France/EU recovery plan
Q. – French people don’t understand why they still haven’t seen the money from the European recovery plan arrive, a year after the 27 gave the green light…
THE MINISTER – There’s a rational explanation: the European democratic timeframe. But that doesn’t mean it’s satisfactory. In the space of two months we reached an agreement, which is unprecedented; there were then negotiations with the European Parliament and ratification by the parliaments of the 27 countries, which should be completed in June. To have a Europe as speedy as Joe Biden’s United States, you need a federal system where you entrust the central level – in this case Brussels – with the power to act swiftly and release money. I don’t like the word federal, and I don’t think it should be the reality in Europe. Our nations have a deep-rooted existence that isn’t that of an American federated State. However, there are certain areas like health, and certain crisis periods, where the European Commission must have the ability to act, under the European Parliament’s supervision, as is the case with the purchasing of first- and now second-generation vaccines.
Q. – Over what period will France receive the €40 billion promised?

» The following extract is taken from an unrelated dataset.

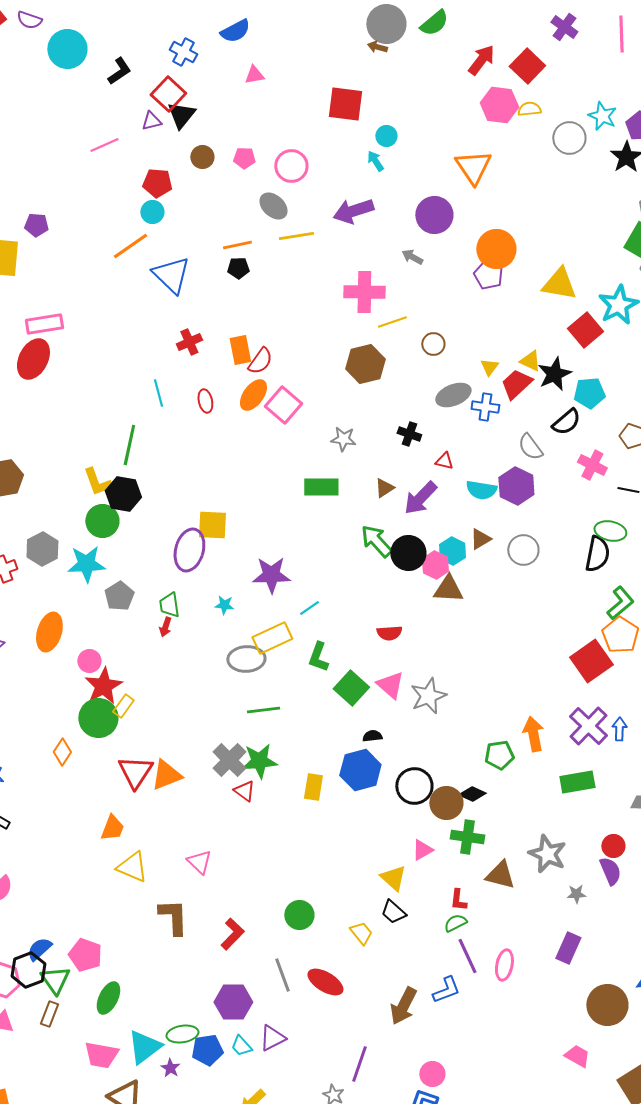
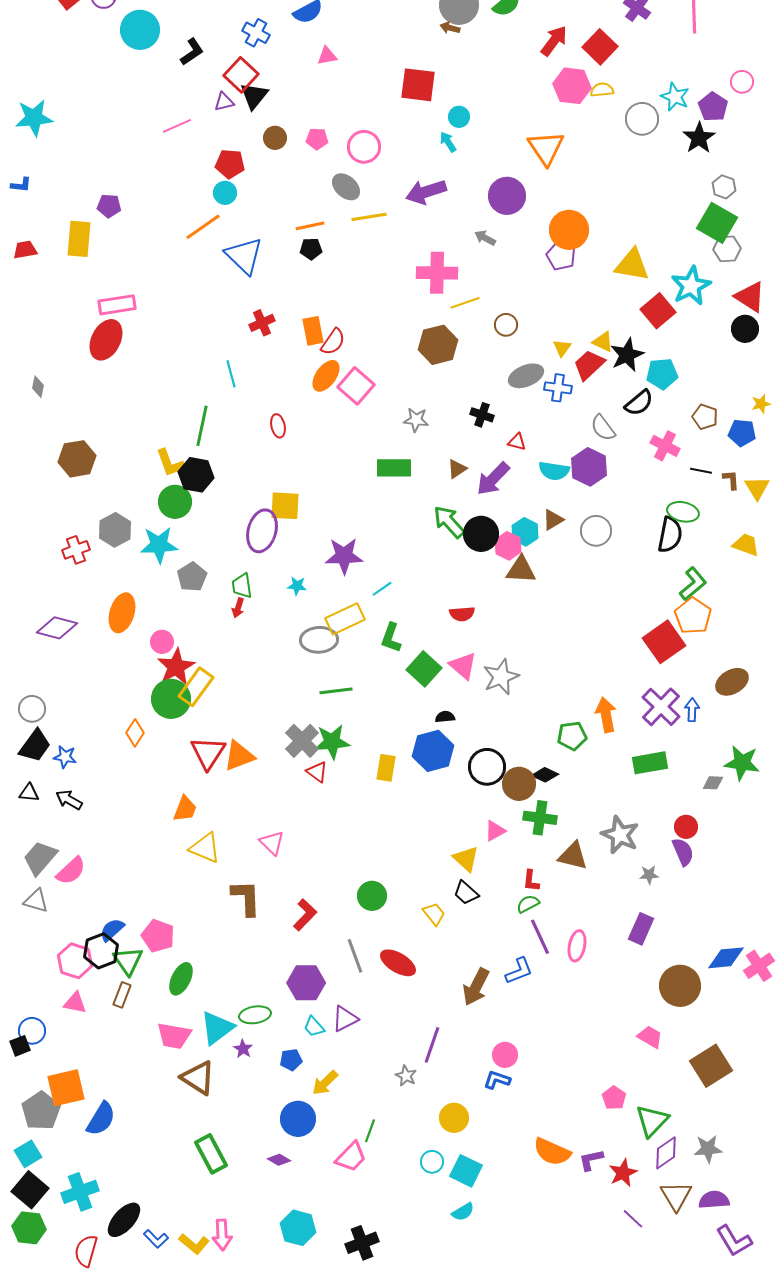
red ellipse: (205, 401) -> (278, 426), moved
yellow rectangle: (123, 706) -> (196, 687), size x1.6
blue pentagon: (207, 1050) -> (291, 1060), moved, size x0.7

THE MINISTER – The European Commission will pay the first credits at the beginning or end of the summer, via pre-financing. But certain funds from Europe’s ordinary budget have already been used, for example for vaccine purchases or given to the regions, with €5 billion in total directly paid to French regions under the recovery [plan].
Q. – What levers does Europe have to overcome the crisis with the United Kingdom on fisheries?
THE MINISTER – We mustn’t kid ourselves: we in the European Union will be constantly tested by the British on our responsiveness and our firmness. For them the vital issue is to show – even to overplay – the fact that Brexit is a release. They want to go back on part of the agreement in the areas where they made very many concessions, like fisheries. We won’t let them do that. By showing our firmness but being open to dialogue, we’ll manage to ensure that the conditions added by the Jersey authorities for gaining access to their waters are lifted. Meanwhile, about 40 access permits to British waters for French fishermen are still not forthcoming. There too, I’m confident they’ll be granted. Otherwise we won’t hesitate to take retaliatory measures in other sectors, like access to financial services, where the British are requesting [EU financial services]./.